Mark Morris spoke to Listen at his office at the Mark Morris Dance Center in Brooklyn, New York. He formed the Mark Morris Dance Group in 1980; the center, which serves as a space for Morris’s company, other companies and students from the community, opened in 2001. Morris — whose works include The Hard Nut, Gloria, Dido and Æneas and L’Allegro, il Penseroso ed il Moderato — understands classical music as well as any living choreographer. He can read scores, play the piano and conduct. And he’s not afraid to tell you what he thinks.
You’ve said, ‘Everything I do is based on music. I like music more than I like anything else.’ How does the music dictate your approach to choreography?

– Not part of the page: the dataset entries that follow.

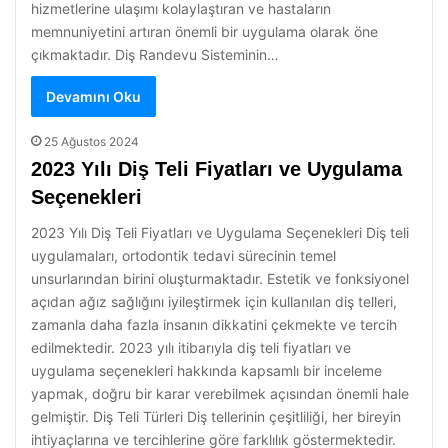
hizmetlerine ulaşımı kolaylaştıran ve hastaların
memnuniyetini artıran önemli bir uygulama olarak öne
çıkmaktadır. Diş Randevu Sisteminin…
Devamını Oku
25 Ağustos 2024
2023 Yılı Diş Teli Fiyatları ve Uygulama
Seçenekleri
2023 Yılı Diş Teli Fiyatları ve Uygulama Seçenekleri Diş teli
uygulamaları, ortodontik tedavi sürecinin temel
unsurlarından birini oluşturmaktadır. Estetik ve fonksiyonel
açıdan ağız sağlığını iyileştirmek için kullanılan diş telleri,
zamanla daha fazla insanın dikkatini çekmekte ve tercih
edilmektedir. 2023 yılı itibarıyla diş teli fiyatları ve
uygulama seçenekleri hakkında kapsamlı bir inceleme
yapmak, doğru bir karar verebilmek açısından önemli hale
gelmiştir. Diş Teli Türleri Diş tellerinin çeşitliliği, her bireyin
ihtiyaçlarına ve tercihlerine göre farklılık göstermektedir.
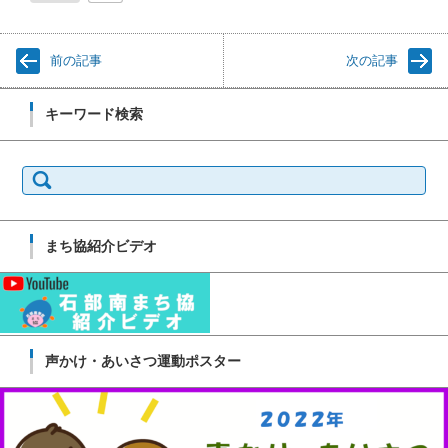
前の記事
次の記事
キーワード検索
検
索:
まち協紹介ビデオ
声かけ・あいさつ運動ポスター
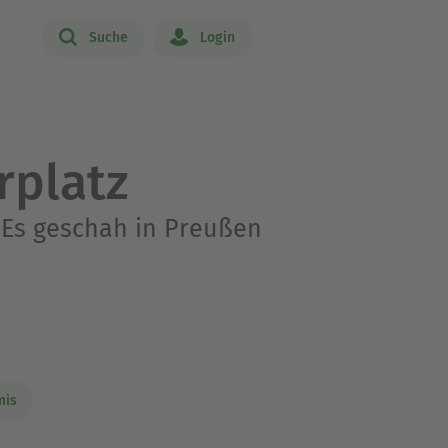
Suche
Login
rplatz
 (Es geschah in Preußen
mis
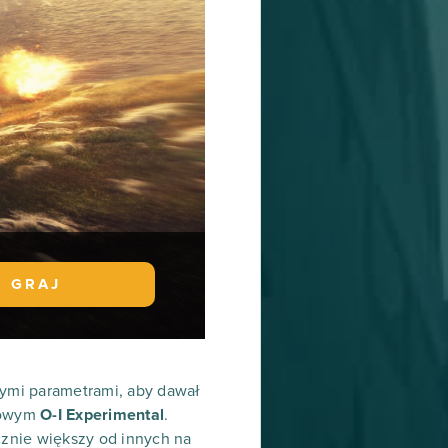
GRAJ
zymi parametrami, aby dawał
erowym
O-I Experimental
.
cznie większy od innych na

It doesn’t dictate my approach to choreography; it dictates that I choreograph. It’s not ‘How would I do it differently if I didn’t go music-first?’ It is ‘This is why I’m choreographing.’ The No. 3 Kammermusik [indicating the Paul Hindemith score on his desk]: A friend of mine is a really great cellist, I like these pieces, and it’s a period of
time that I use a lot, so it’s like, ‘Oh! Why don’t I do one of these?’ So then I learn it and make up a dance to it. It’s not that I have this dance that needs musical accompaniment, this dramatic situation, and the Schoenberg String Trio would be perfect for that. Well, no, the Schoenberg String Trio is fabulous — and do I want to make up a dance to it? We pointed this out to each other, me and Ethan Iverson, who’s a very good friend of mine —
— the pianist for The Bad Plus.
Ethan was my music director for years and my pianist. I was saying how there has to be the boring part of the music because then there’s the fabulous payoff when the boring part is over.
It’s like the recitative.
Or Mozart trying to find his way back to the tonic at the end of that concerto. It’s like, ‘Okay, okay, I got it: rolling through every chord in the progression — fine. Is that exposition anymore or is it just filler?’ There’s filler and there are boring bits.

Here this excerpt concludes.